** Description of the task **
Using the records below, transcribe word for word the stretch from the line that contains "easy gratis Konto" through the line that contains "Vermögensverwaltung", both end lines included, and nothing else.

········

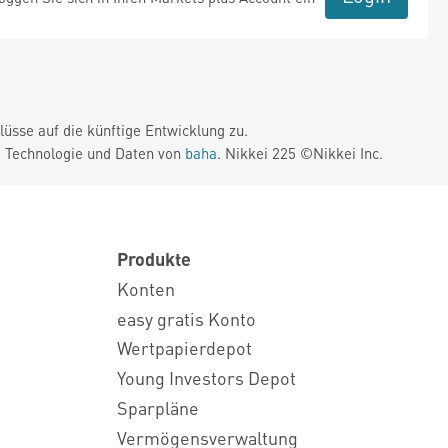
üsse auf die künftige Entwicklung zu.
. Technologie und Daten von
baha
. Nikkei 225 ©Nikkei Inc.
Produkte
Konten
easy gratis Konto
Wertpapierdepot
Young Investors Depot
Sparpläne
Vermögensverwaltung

········

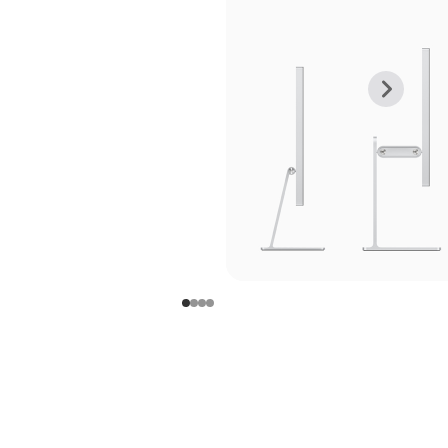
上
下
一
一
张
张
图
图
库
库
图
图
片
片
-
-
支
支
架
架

········

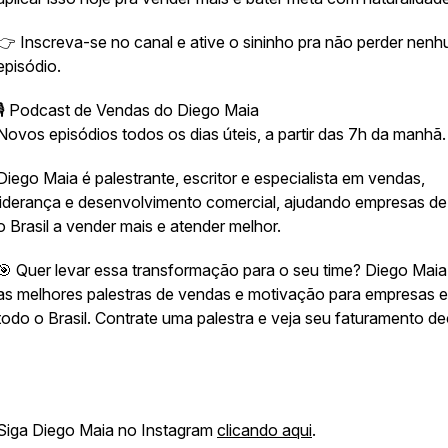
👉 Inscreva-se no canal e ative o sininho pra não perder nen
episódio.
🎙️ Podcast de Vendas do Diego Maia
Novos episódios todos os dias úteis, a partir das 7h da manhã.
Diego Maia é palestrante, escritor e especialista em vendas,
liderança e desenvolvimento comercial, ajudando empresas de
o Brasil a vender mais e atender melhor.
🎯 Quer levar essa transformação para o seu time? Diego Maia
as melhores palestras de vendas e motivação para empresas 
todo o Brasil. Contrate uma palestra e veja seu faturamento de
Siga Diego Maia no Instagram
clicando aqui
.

········

** Solution to the problem **
easy gratis Konto
Wertpapierdepot
Young Investors Depot
Sparpläne
Vermögensverwaltung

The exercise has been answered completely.